Sunday 19 March 2017 11:48 pm

Taxman levies inheritance tax on £5.8bn of shares

Half of all inherited shares were subject to inheritance tax (IHT) according the latest figures, prompting calls for people to manage their personal finances more efficiently.

Around £5.8bn of the £11.7bn of securities passed down were subject to IHT, according to data prepared by HM Revenue & Customs.

Read more: How the taxman benefits from the large growth in millionaires

Experts highlighted money invested in Enterprise Investment Scheme (EIS) and Seed Enterprise Investment Scheme (SEIS) is not subject to IHT if held for more than two years.

“So much of the IHT paid out by those inheriting shares is unnecessary – there are simple steps to take that can lower or completely eliminate IHT liability,” said Kealan Doyle, the chief executive of Symvan Capital.

EIS are gaining popularity among wealthier individuals due to the ability to invest up to £1m per annum, reclaim 30 per cent of the cost of investments against income tax bills and not pay capital gains tax on investments after three years.

Symvan said £1.8bn was invested in EIS in the most recent numbers, which is the highest on record.

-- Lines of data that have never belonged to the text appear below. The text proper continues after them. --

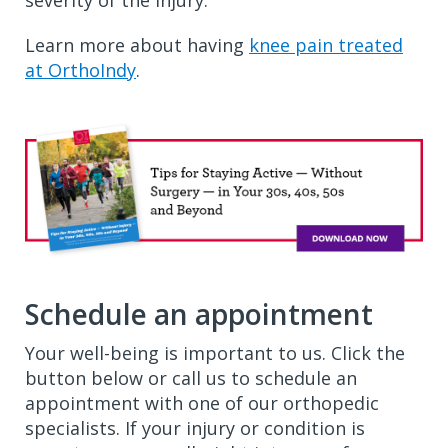
severity of the injury.
Learn more about having
knee pain treated
at OrthoIndy
.
Schedule an appointment
Your well-being is important to us. Click the
button below or call us to schedule an
appointment with one of our orthopedic
specialists. If your injury or condition is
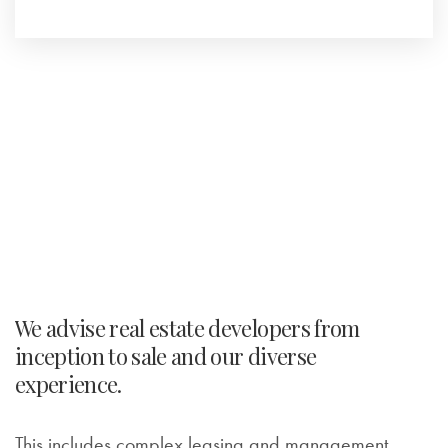
We advise real estate developers from
inception to sale and our diverse
experience.
This includes complex leasing and management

Read more: Smart investments: Look beyond pensions and Isas to VCTs and EIS

“The EIS and SEIS schemes are a win both for taxpayers and for small businesses. Individuals gain both a range of substantial tax advantages, and the opportunity to invest in high-quality, high-growth businesses," said Doyle.

"At the same time, small businesses get access to long-term investment that has been in much shorter supply since the credit crunch.”